▶ **Problem details**: Among the records below, one line contains "IAB’s list of downstream"; copy that line and all that follow it, exactly as written.
══ Data excerpts
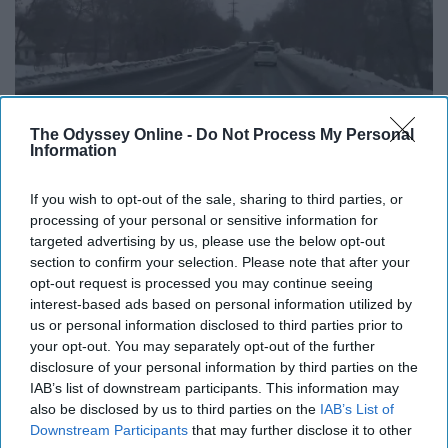
The Odyssey Online -
Do Not Process My Personal
Information
If you wish to opt-out of the sale, sharing to third parties, or
processing of your personal or sensitive information for
Giphy
targeted advertising by us, please use the below opt-out
section to confirm your selection. Please note that after your
16. Each neighborhood is vastly
opt-out request is processed you may continue seeing
interest-based ads based on personal information utilized by
different.
us or personal information disclosed to third parties prior to
your opt-out. You may separately opt-out of the further
disclosure of your personal information by third parties on the
17. The smell of steamed trash
IAB’s list of downstream participants. This information may
also be disclosed by us to third parties on the
IAB’s List of
from the subway vents after it
Downstream Participants
that may further disclose it to other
════
▶ **Solution to this task**:
IAB’s list of downstream participants. This information may
also be disclosed by us to third parties on the
IAB’s List of
from the subway vents after it
Downstream Participants
that may further disclose it to other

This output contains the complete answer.